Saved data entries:
########

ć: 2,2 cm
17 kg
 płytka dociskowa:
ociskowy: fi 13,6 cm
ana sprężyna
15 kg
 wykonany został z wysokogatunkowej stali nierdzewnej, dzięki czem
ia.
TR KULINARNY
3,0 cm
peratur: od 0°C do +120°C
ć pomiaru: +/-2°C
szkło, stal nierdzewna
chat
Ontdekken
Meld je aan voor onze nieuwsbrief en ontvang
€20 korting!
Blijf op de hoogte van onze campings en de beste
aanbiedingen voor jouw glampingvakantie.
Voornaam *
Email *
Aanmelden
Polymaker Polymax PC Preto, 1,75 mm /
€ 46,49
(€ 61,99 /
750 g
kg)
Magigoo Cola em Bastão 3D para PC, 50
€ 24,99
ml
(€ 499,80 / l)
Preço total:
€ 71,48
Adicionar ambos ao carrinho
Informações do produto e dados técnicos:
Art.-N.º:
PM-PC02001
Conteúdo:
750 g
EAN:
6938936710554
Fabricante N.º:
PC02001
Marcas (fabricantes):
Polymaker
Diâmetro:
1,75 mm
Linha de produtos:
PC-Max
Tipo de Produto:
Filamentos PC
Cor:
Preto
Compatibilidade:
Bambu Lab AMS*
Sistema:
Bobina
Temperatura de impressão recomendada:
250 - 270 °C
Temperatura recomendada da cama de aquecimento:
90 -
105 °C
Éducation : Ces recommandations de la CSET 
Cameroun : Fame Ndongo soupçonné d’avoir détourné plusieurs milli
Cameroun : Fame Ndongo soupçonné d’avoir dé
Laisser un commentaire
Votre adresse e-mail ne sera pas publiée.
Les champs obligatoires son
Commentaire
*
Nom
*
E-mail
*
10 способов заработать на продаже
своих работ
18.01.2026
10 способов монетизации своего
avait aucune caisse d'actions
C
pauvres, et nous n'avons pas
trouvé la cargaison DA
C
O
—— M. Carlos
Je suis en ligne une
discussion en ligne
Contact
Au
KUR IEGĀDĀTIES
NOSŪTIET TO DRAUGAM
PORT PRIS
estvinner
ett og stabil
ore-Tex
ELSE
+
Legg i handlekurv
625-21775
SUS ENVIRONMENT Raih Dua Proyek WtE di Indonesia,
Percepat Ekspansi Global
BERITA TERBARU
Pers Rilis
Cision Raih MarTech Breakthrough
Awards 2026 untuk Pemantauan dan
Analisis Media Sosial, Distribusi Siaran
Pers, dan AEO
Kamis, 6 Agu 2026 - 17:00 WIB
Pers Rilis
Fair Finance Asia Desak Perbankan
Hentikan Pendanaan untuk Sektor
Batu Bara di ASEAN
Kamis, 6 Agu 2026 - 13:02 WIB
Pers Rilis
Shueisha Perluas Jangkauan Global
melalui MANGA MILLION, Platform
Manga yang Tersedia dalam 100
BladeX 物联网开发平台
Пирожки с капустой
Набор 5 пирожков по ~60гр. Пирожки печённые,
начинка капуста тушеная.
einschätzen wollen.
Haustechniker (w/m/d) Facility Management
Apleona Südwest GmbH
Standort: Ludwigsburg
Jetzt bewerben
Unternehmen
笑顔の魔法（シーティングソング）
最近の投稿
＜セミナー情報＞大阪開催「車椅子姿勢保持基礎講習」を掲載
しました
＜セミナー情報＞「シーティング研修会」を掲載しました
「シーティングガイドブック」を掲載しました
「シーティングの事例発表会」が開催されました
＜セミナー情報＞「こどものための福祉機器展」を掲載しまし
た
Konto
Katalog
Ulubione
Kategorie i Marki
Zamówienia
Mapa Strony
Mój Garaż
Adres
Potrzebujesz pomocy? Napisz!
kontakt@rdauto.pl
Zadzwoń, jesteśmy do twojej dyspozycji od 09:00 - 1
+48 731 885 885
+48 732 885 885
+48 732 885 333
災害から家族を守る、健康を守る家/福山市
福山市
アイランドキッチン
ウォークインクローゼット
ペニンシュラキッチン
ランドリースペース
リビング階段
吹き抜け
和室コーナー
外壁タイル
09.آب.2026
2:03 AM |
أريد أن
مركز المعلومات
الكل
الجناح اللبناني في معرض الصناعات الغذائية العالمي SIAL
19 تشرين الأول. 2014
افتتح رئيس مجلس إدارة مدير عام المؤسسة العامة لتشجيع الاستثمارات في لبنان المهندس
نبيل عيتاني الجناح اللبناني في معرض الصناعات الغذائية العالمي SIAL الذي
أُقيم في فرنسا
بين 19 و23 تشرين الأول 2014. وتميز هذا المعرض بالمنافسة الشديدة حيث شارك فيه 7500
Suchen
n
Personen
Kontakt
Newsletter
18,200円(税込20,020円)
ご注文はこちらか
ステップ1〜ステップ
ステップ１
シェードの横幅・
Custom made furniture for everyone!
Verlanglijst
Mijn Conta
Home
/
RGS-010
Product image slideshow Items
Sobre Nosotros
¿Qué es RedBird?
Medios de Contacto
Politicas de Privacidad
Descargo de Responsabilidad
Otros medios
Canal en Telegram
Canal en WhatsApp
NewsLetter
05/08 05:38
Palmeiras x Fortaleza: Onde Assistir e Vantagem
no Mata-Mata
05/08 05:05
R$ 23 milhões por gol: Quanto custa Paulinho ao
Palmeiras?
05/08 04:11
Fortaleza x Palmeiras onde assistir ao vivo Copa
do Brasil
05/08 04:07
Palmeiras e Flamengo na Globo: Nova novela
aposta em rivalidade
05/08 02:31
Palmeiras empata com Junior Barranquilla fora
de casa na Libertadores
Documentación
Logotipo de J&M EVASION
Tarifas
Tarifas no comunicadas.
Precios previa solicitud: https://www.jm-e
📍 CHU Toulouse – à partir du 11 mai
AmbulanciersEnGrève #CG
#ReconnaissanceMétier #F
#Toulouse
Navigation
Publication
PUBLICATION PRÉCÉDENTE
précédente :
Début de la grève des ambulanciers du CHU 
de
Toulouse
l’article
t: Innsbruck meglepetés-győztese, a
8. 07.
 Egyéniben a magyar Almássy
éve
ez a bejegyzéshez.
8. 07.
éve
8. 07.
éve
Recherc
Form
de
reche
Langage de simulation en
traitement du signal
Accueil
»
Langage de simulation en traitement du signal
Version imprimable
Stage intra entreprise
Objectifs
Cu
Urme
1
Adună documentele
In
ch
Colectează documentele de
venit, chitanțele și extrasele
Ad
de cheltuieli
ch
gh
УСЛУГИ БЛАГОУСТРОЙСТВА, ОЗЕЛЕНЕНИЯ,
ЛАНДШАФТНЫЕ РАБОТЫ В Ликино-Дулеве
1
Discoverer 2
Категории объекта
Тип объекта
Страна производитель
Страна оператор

########

◆ **The task**: Once you have identified the lines above that contain "ligne", copy each of them.

◆ **Output**:
Je suis en ligne une
discussion en ligne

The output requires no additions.